Livible operates in Seattle and Portland, OR, with 10 employees and four vehicles, and Drayton plans a national rollout in the top 40 U.S. metropolitan areas in 2017. He’s in the midst of a venture financing round, which has raised $4 million and aims to top out between $10 million and $20 million.

Terry

Terry Drayton, founder of Livible.

Changing the name

Like other burgeoning full-service storage providers, Drayton’s firm doesn’t rent out storage units. Instead, Livible stores customers’ belongings for them at secure facilities, gives them an app to track what they have in storage and will pick up or deliver items on demand.

Drayton, 56, realized he needed a better company name than Storrage to represent the company’s growing list of services. He and his wife, Beth, created “Livible.” He tested it on customers and prospects, and they favored “Livible” six to one.

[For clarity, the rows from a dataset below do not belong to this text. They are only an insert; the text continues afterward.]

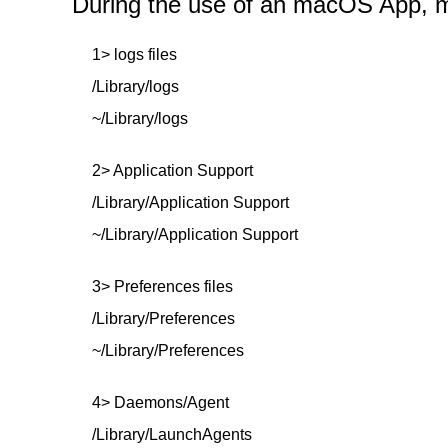
During the use of an macOS App, mor
1> logs files
/Library/logs
~/Library/logs
2> Application Support
/Library/Application Support
~/Library/Application Support
3> Preferences files
/Library/Preferences
~/Library/Preferences
4> Daemons/Agent
/Library/LaunchAgents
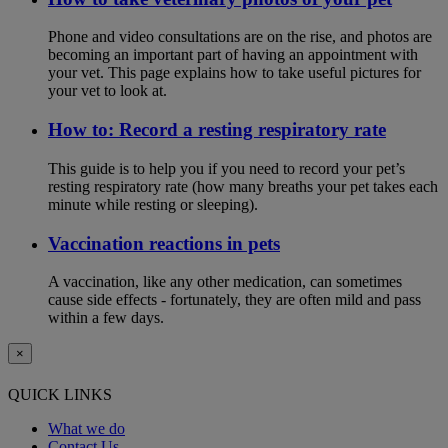
Phone and video consultations are on the rise, and photos are
becoming an important part of having an appointment with
your vet. This page explains how to take useful pictures for
your vet to look at.
How to: Record a resting respiratory rate
This guide is to help you if you need to record your pet’s
resting respiratory rate (how many breaths your pet takes each
minute while resting or sleeping).
Vaccination reactions in pets
A vaccination, like any other medication, can sometimes
cause side effects - fortunately, they are often mild and pass
within a few days.
×
QUICK LINKS
What we do
Contact Us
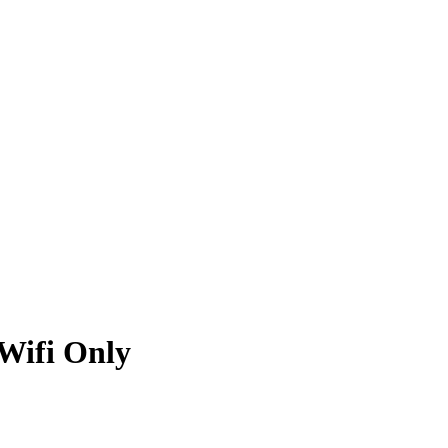
 Wifi Only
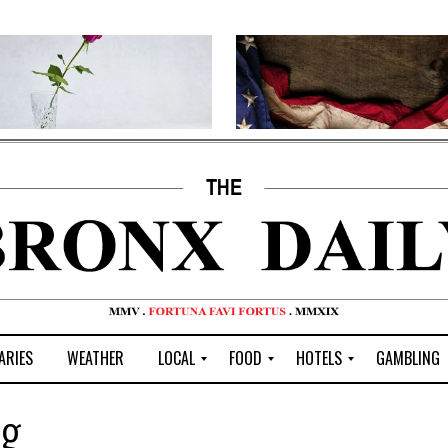
ARIES
WEATHER
LOCAL
FOOD
HOTELS
GAMBLING
C
R
P
G
ng
e
e
i
W
n
s
z
B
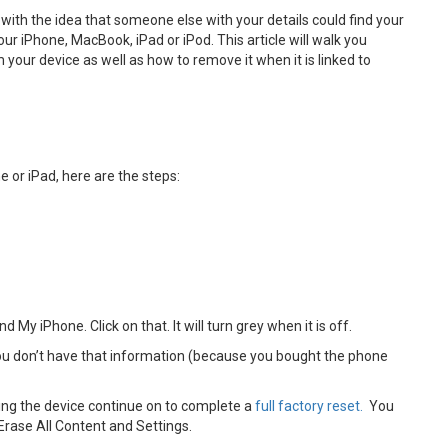
 with the idea that someone else with your details could find your
our iPhone, MacBook, iPad or iPod. This article will walk you
your device as well as how to remove it when it is linked to
e or iPad, here are the steps:
d My iPhone. Click on that. It will turn grey when it is off.
 you don’t have that information (because you bought the phone
ling the device continue on to complete a
full factory reset.
You
 Erase All Content and Settings.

Those odd spellings? They’re hip these days, and also enable Drayton to own the trademarks.

Livible allows customers to manage their stored possessions via a mobile app.

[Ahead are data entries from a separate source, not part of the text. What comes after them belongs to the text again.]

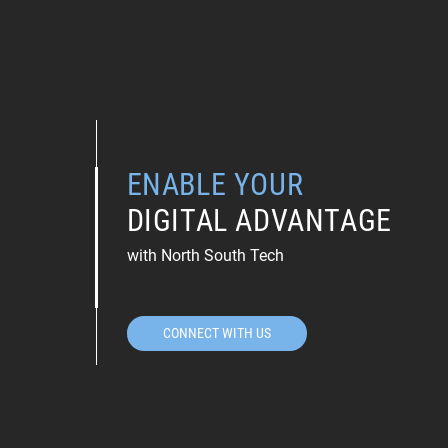
ENABLE YOUR
DIGITAL ADVANTAGE
with North South Tech
CONNECT WITH US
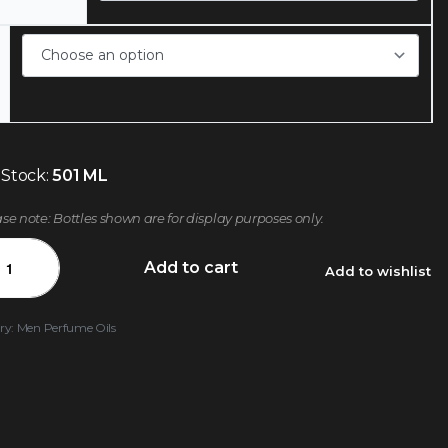
 Stock:
501 ML
ase note: Bottles shown are for display purposes only.
Add to cart
Add to wishlist
ry:
Men Perfume Oils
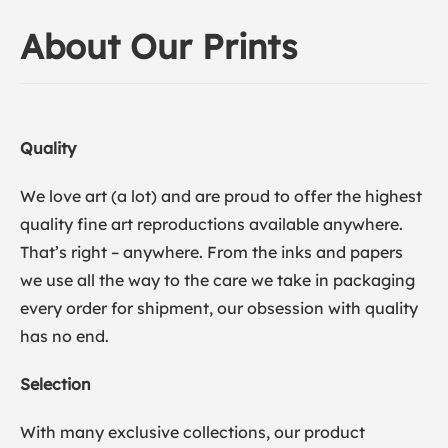
About Our Prints
Quality
We love art (a lot) and are proud to offer the highest
quality fine art reproductions available anywhere.
That’s right – anywhere. From the inks and papers
we use all the way to the care we take in packaging
every order for shipment, our obsession with quality
has no end.
Selection
With many exclusive collections, our product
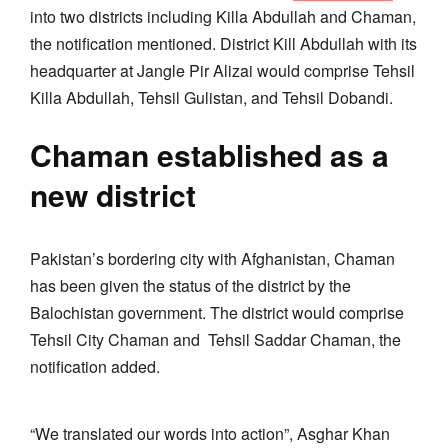
into two districts including Killa Abdullah and Chaman,
the notification mentioned. District Kill Abdullah with its
headquarter at Jangle Pir Alizai would comprise Tehsil
Killa Abdullah, Tehsil Gulistan, and Tehsil Dobandi.
Chaman established as a
new district
Pakistan’s bordering city with Afghanistan, Chaman
has been given the status of the district by the
Balochistan government. The district would comprise
Tehsil City Chaman and Tehsil Saddar Chaman, the
notification added.
“We translated our words into action”, Asghar Khan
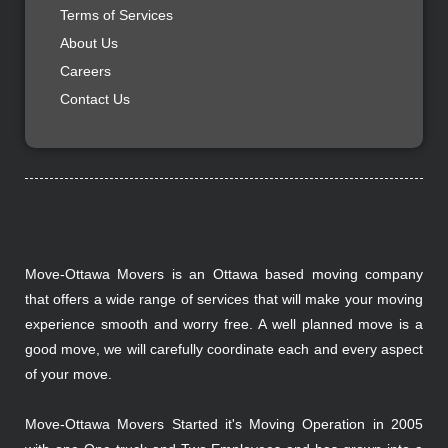
Terms of Services
About Us
Careers
Contact Us
Move-Ottawa Movers is an Ottawa based moving company
that offers a wide range of services that will make your moving
experience smooth and worry free. A well planned move is a
good move, we will carefully coordinate each and every aspect
of your move.
Move-Ottawa Movers Started it's Moving Operation in 2005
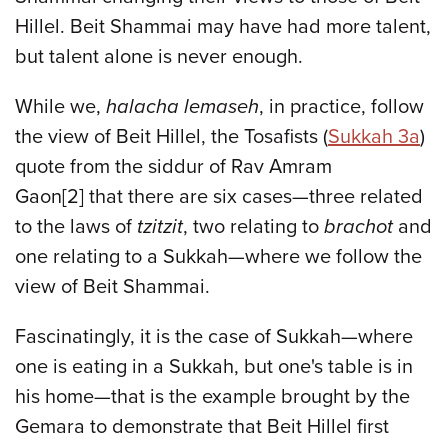
Hillel. Beit Shammai may have had more talent,
but talent alone is never enough.
While we,
halacha lemaseh
, in practice, follow
the view of Beit Hillel, the Tosafists (
Sukkah 3a
)
quote from the siddur of Rav Amram
Gaon[2] that there are six cases—three related
to the laws of
tzitzit
, two relating to
brachot
and
one relating to a Sukkah—where we follow the
view of Beit Shammai.
Fascinatingly, it is the case of Sukkah—where
one is eating in a Sukkah, but one's table is in
his home—that is the example brought by the
Gemara to demonstrate that Beit Hillel first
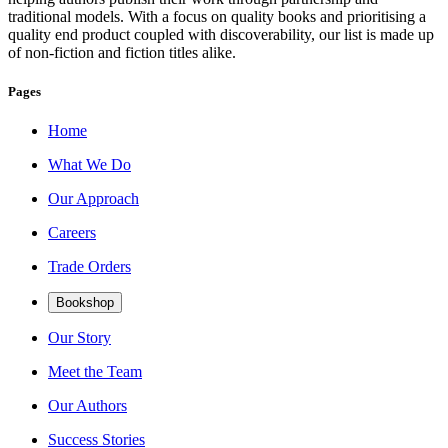
traditional models. With a focus on quality books and prioritising a
quality end product coupled with discoverability, our list is made up
of non-fiction and fiction titles alike.
Pages
Home
What We Do
Our Approach
Careers
Trade Orders
Bookshop
Our Story
Meet the Team
Our Authors
Success Stories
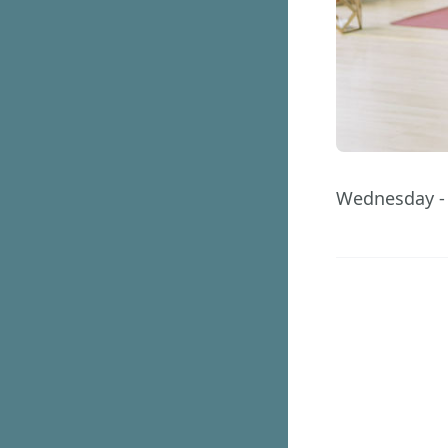
Wednesday -
40
Days
GET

Livible allows customers to manage their stored possessions via a mobile app.

Way of the future

Meanwhile, Drayton –- founder of such companies as Votocracy LLC, Rainier Software Inc. and Arena Group Inc., and a fan of customer logistics — makes a surprising prediction about the future of the self-storage industry.

“I’ve been pretty good at seeing what’s coming,” he said. “Long term, we think on-demand will completely supplant self-storage, just like mobile phones replaced pay phones, and Netflix and Xfinity replaced Blockbuster.

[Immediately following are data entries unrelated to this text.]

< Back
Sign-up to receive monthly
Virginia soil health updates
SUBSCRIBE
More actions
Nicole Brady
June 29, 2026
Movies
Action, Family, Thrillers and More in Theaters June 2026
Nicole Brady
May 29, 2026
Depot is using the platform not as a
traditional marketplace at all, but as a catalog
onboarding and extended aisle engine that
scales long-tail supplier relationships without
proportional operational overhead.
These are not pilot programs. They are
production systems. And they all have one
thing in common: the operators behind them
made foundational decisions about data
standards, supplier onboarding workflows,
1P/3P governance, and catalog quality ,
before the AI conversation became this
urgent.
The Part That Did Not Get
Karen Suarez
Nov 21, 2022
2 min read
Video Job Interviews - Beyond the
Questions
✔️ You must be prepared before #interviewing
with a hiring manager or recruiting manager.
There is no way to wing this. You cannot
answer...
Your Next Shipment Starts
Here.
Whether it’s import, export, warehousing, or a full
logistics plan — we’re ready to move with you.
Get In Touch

“Customers see that it’s easy and friendly and less expensive. We think it’ll become, overwhelmingly, the way for the (self-storage) business to go.” Drayton said.

Target customers

Drayton won’t reveal the total number of Livible customers, but said there are “thousands” in the two cities. Many are baby boomers that are looking to downsize, people that need to store items to enable their real estate agent to put on a staging, or millennials that not only don’t own a car, but may never have learned to drive. Apartment and townhome residents are customers, too.

“Half of our urban customers live in the downtown core and don’t have vehicles,” Drayton said. “Others might have a car, but they don’t want to use it; they don’t want to do the work.”

Drayton expects to complete the funding round this fall and said he has, combined, raised between $500 million and $600 million for his previous companies. Jeff Wilke, a CEO at Amazon who ranks second only to Jeff Bezos, is among the current investors.

Customers only pay for the space they use.

Customers only pay for the space they use, either by the item or by the cubic foot.

Pricing matters

Drayton considered franchising when Storrage was around. But he won’t franchise Livible locations.

Unlike Storrage, Livible will handle larger items. “Originally, we were selling only boxes, and would take a bike or skis, but not furniture or appliances,” Drayton said. “But now we’re picking up everything.”

One differentiation from self-storage, where customers pay a standard price per unit size no matter how much space they really need, is that Livible charges people only for the space used. “We give you exactly the space you need,” Drayton said. “You can’t do that in the self-storage world.”

Pickup or delivery is $9 plus a per-item handling fee of $1 to $9, depending on its size and weight.

Customers that store 99 cubic feet or less are billed $1 per item. For 100 cubic feet or more, it’s billed by the cubic foot. For example, 79 cents per cubic foot for 100 to 199 items (www.livible.com/pricing).

Give the customer what they want

Customer demand also has Livible offering additional services, such as donating, sharing, selling and tossing out of belongings. The company may add renting and swapping later on.

For example, Livible has a national partnership with Value Village for the donated items, and will handle the donation for free.

Want to share your camping gear with friends or family? Livible will handle that, as well as sell the items you designate.

“We’ll go down the path of adding services,” Drayton said. “The very first customer we picked up from had stuff to donate, and would we take it for them. The obvious answer is always ‘Yes.’”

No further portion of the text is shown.